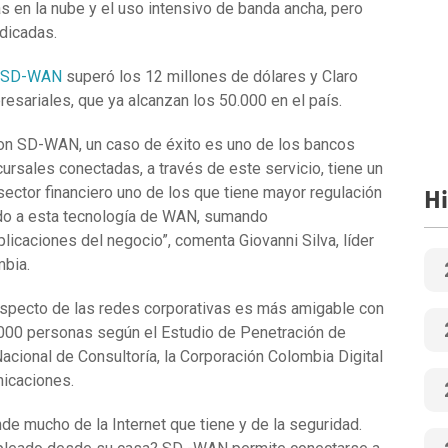
as en la nube y el uso intensivo de banda ancha, pero
dicadas.
SD-WAN
superó los 12 millones de dólares y Claro
esariales, que ya alcanzan los 50.000 en el país.
n SD-WAN, un caso de éxito es uno de los bancos
rsales conectadas, a través de este servicio, tiene un
sector financiero uno de los que tiene mayor regulación
Hi
ndo a esta tecnología de WAN, sumando
licaciones del negocio”, comenta Giovanni Silva, líder
mbia.
 respecto de las redes corporativas es más amigable con
2.000 personas según el Estudio de Penetración de
cional de Consultoría, la Corporación Colombia Digital
nicaciones.
de mucho de la Internet que tiene y de la seguridad.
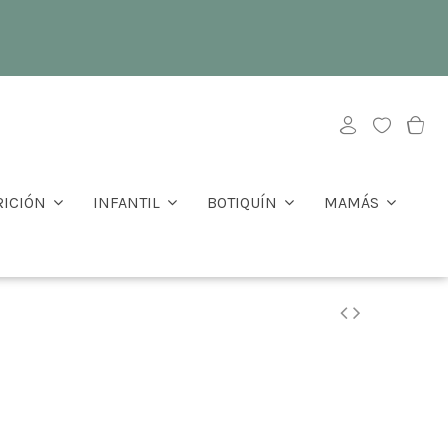
RICIÓN
INFANTIL
BOTIQUÍN
MAMÁS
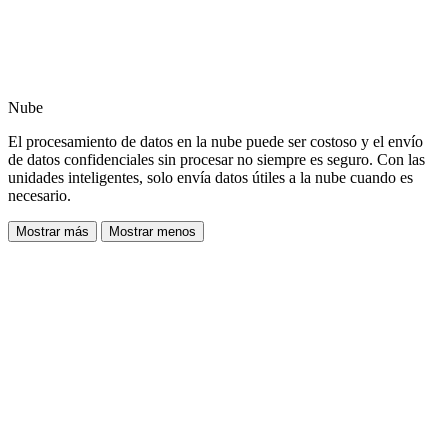
Nube
El procesamiento de datos en la nube puede ser costoso y el envío
de datos confidenciales sin procesar no siempre es seguro. Con las
unidades inteligentes, solo envía datos útiles a la nube cuando es
necesario.
Mostrar más
Mostrar menos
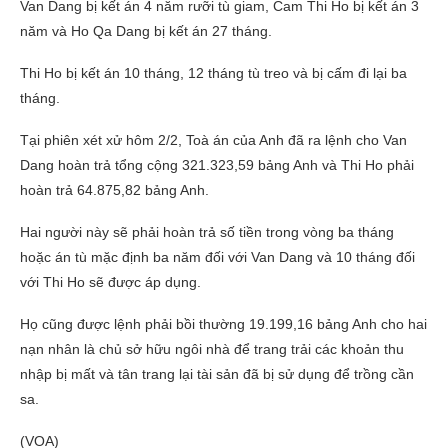
Van Dang bị kết án 4 năm rưỡi tù giam, Cam Thi Ho bị kết án 3
năm và Ho Qa Dang bị kết án 27 tháng.
Thi Ho bị kết án 10 tháng, 12 tháng tù treo và bị cấm đi lại ba
tháng.
Tại phiên xét xử hôm 2/2, Toà án của Anh đã ra lệnh cho Van
Dang hoàn trả tổng cộng 321.323,59 bảng Anh và Thi Ho phải
hoàn trả 64.875,82 bảng Anh.
Hai người này sẽ phải hoàn trả số tiền trong vòng ba tháng
hoặc án tù mặc định ba năm đối với Van Dang và 10 tháng đối
với Thi Ho sẽ được áp dụng.
Họ cũng được lệnh phải bồi thường 19.199,16 bảng Anh cho hai
nạn nhân là chủ sở hữu ngôi nhà để trang trải các khoản thu
nhập bị mất và tân trang lại tài sản đã bị sử dụng để trồng cần
sa.
(VOA)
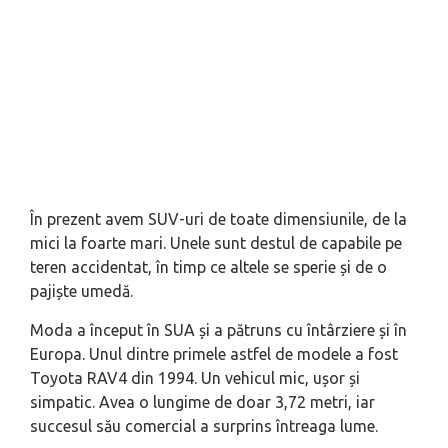
În prezent avem SUV-uri de toate dimensiunile, de la
mici la foarte mari. Unele sunt destul de capabile pe
teren accidentat, în timp ce altele se sperie și de o
pajiște umedă.
Moda a început în SUA și a pătruns cu întârziere și în
Europa. Unul dintre primele astfel de modele a fost
Toyota RAV4 din 1994. Un vehicul mic, ușor și
simpatic. Avea o lungime de doar 3,72 metri, iar
succesul său comercial a surprins întreaga lume.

════════════════

▶ _WORK INSTRUCTIONS_
Once the pictures are set aside, output all of the data above verbatim.

▶ _RESULT OF THE TASK_
as en la nube y el uso intensivo de banda ancha, pero
dicadas.
SD-WAN
superó los 12 millones de dólares y Claro
esariales, que ya alcanzan los 50.000 en el país.
n SD-WAN, un caso de éxito es uno de los bancos
rsales conectadas, a través de este servicio, tiene un
sector financiero uno de los que tiene mayor regulación
Hi
ndo a esta tecnología de WAN, sumando
licaciones del negocio”, comenta Giovanni Silva, líder
mbia.
 respecto de las redes corporativas es más amigable con
2.000 personas según el Estudio de Penetración de
cional de Consultoría, la Corporación Colombia Digital
nicaciones.
de mucho de la Internet que tiene y de la seguridad.
RICIÓN
INFANTIL
BOTIQUÍN
MAMÁS
Nube
El procesamiento de datos en la nube puede ser costoso y el envío
de datos confidenciales sin procesar no siempre es seguro. Con las
unidades inteligentes, solo envía datos útiles a la nube cuando es
necesario.
Mostrar más
Mostrar menos
Van Dang bị kết án 4 năm rưỡi tù giam, Cam Thi Ho bị kết án 3
năm và Ho Qa Dang bị kết án 27 tháng.
Thi Ho bị kết án 10 tháng, 12 tháng tù treo và bị cấm đi lại ba
tháng.
Tại phiên xét xử hôm 2/2, Toà án của Anh đã ra lệnh cho Van
Dang hoàn trả tổng cộng 321.323,59 bảng Anh và Thi Ho phải
hoàn trả 64.875,82 bảng Anh.
Hai người này sẽ phải hoàn trả số tiền trong vòng ba tháng
hoặc án tù mặc định ba năm đối với Van Dang và 10 tháng đối
với Thi Ho sẽ được áp dụng.
Họ cũng được lệnh phải bồi thường 19.199,16 bảng Anh cho hai
nạn nhân là chủ sở hữu ngôi nhà để trang trải các khoản thu
nhập bị mất và tân trang lại tài sản đã bị sử dụng để trồng cần
sa.
(VOA)
În prezent avem SUV-uri de toate dimensiunile, de la
mici la foarte mari. Unele sunt destul de capabile pe
teren accidentat, în timp ce altele se sperie și de o
pajiște umedă.
Moda a început în SUA și a pătruns cu întârziere și în
Europa. Unul dintre primele astfel de modele a fost
Toyota RAV4 din 1994. Un vehicul mic, ușor și
simpatic. Avea o lungime de doar 3,72 metri, iar
succesul său comercial a surprins întreaga lume.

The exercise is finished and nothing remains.